Padahal kisah Rasulullah dan para Khulafaur Rasyidin tak bisa kita elakkan merupakan prestasi yang tak hanya berlaku pada masanya, namun kinipun masih tiada banding. Masyhur kiranya kisah bagaimana kisah Umar bin Abdul Aziz, ia justru menangis ketika rakyat sepakat membaiatnya sebagai khalifah. Dan saat ia beristirahat, putranya Abdul-Malik berkata, ‘’Wahai ayah, siapa yang menjamin engkau akan masih hidup sampai waktu zuhur?
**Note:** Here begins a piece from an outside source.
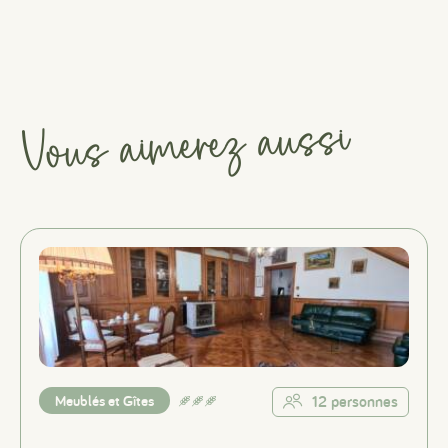
Vous aimerez aussi
Meublés et Gîtes
12 personnes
Padahal sekarang engkau adalah Amirul Mukminin yang bertanggung jawab untuk mengembalikan hak-hak orang yang dizalimi.’’ 


Umar pun segera bangkit dari peraduan sembari berkata, ‘’Segala puji bagi Allah yang mengeluarkan dari keturunanku, orang yang menolong aku di atas agamaku.’’. Umat kembali fokus pada amanah yang sudah ia sanggupi untuk diiemban. Di bawah kepemimpinannya, kaum Muslim hidup lebih dari cukup bahkan menjadi negara ula yang mampu memimpin dunia. Pemimpin sekaliber Umar bin Abdul Aziz bukan mustahil kita hadirkan hari ini, hanya butuh perubahan dasar pengaturannya, yaitu Islam dan bukan kapitalis demokrasi yang berlandaskan sekularisme. Wallahu' alam bish showab.